Fonds spéciaux : Ousmane Sonko remet la transparence au cœur du débat public

Dakar, 17 août 2026 – Le président du parti Pastef-Les Patriotes, Ousmane Sonko, a réaffirmé son exigence de transparence dans la gestion des fonds spéciaux de l’État. Lors d’un entretien accordé à plusieurs médias sénégalais, l’ancien Premier ministre a également évoqué le contrôle parlementaire, les commissions d’enquête et les divergences qui l’opposent au président de la République, Bassirou Diomaye Faye.

La question des fonds spéciaux s’est imposée au centre de l’entretien. Ousmane Sonko estime que ces ressources, financées par l’argent du contribuable, doivent être soumises à des règles de contrôle et de transparence.

« En démocratie, tout budget doit être contrôlé et soumis à des règles de transparence. Les fonds politiques doivent être encadrés et contrôlés », a-t-il insisté. Le leader de Pastef rappelle que l’encadrement de ces fonds figure, selon lui, parmi les engagements défendus par son parti depuis sa création en 2014. Il affirme également que son programme prévoyait la suppression des fonds dits « politiques » au profit de fonds spéciaux encadrés par la loi et soumis au contrôle de l’Assemblée nationale.

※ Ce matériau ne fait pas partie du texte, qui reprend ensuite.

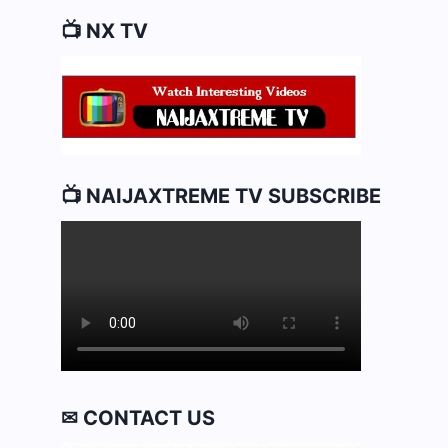
📺 NX TV
📺 NAIJAXTREME TV SUBSCRIBE
✉ CONTACT US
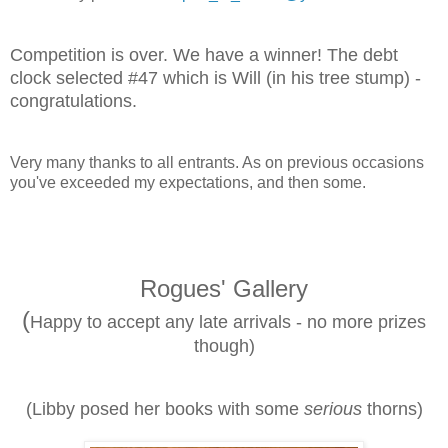
Competition is over. We have a winner! The debt
clock selected #47 which is Will (in his tree stump) -
congratulations.
Very many thanks to all entrants. As on previous occasions
you've exceeded my expectations, and then some.
Rogues' Gallery
(
Happy to accept any late arrivals - no more prizes
though)
(Libby posed her books with some
serious
thorns)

Cette orientation avait notamment été évoquée dans le programme « Jotna » porté par Ousmane Sonko lors de la présidentielle de 2019. Le même principe avait ensuite été repris dans le programme du candidat Bassirou Diomaye Faye en 2024.

  • Le Parlement appelé à jouer pleinement son rôle

Ousmane Sonko a également abordé la question du fonctionnement de l’Assemblée nationale. Il a salué le travail réalisé par son prédécesseur à la tête de l’institution, El Malick Ndiaye, notamment dans les domaines de la modernisation et de la gouvernance.

Il estime toutefois que le Parlement doit davantage s’affirmer dans le débat public à travers les propositions de loi et les missions d’enquête parlementaires. Pour lui, ces mécanismes permettent aux députés de contribuer directement à l’action publique et de renforcer le contrôle démocratique.

Cette position intervient alors que plusieurs commissions d’enquête parlementaires doivent être examinées à l’Assemblée nationale. Le débat autour du contrôle des ressources publiques devrait ainsi occuper une place importante dans les prochaines discussions parlementaires.

  • Sonko évoque les fonds spéciaux et cite l’exemple français

Pour défendre sa position, Ousmane Sonko a également cité l’exemple de la France, où il affirme que les fonds spéciaux sont soumis à des mécanismes de contrôle depuis plusieurs années.

Au Sénégal, il soutient que la Primature dispose de fonds politiques et affirme avoir brandi un décret signé en 2004 par l’ancien président Abdoulaye Wade pour étayer son propos.

Ces déclarations relancent ainsi le débat sur la traçabilité des ressources publiques et sur la nécessité de renforcer les mécanismes institutionnels de contrôle.

  • Des divergences avec Bassirou Diomaye Faye

Au cours du même entretien, Ousmane Sonko est également revenu sur ses relations avec le président Bassirou Diomaye Faye. Il affirme que les divergences entre les deux hommes ne sont pas essentiellement liées à des considérations politiques.

Selon lui, les désaccords portent notamment sur des questions de transparence, de bonne gouvernance et de souveraineté dans la gestion des ressources nationales.

« Mon problème avec le chef de l’État n’est pas lié à la politique », a-t-il notamment déclaré.

À travers ces différentes prises de position, le leader de Pastef cherche ainsi à réaffirmer les principes de contrôle, de transparence et de responsabilité qu’il présente comme des engagements fondamentaux de son parti. La question reste désormais de savoir comment ces principes seront traduits concrètement dans le fonctionnement des institutions et dans la gestion des finances publiques.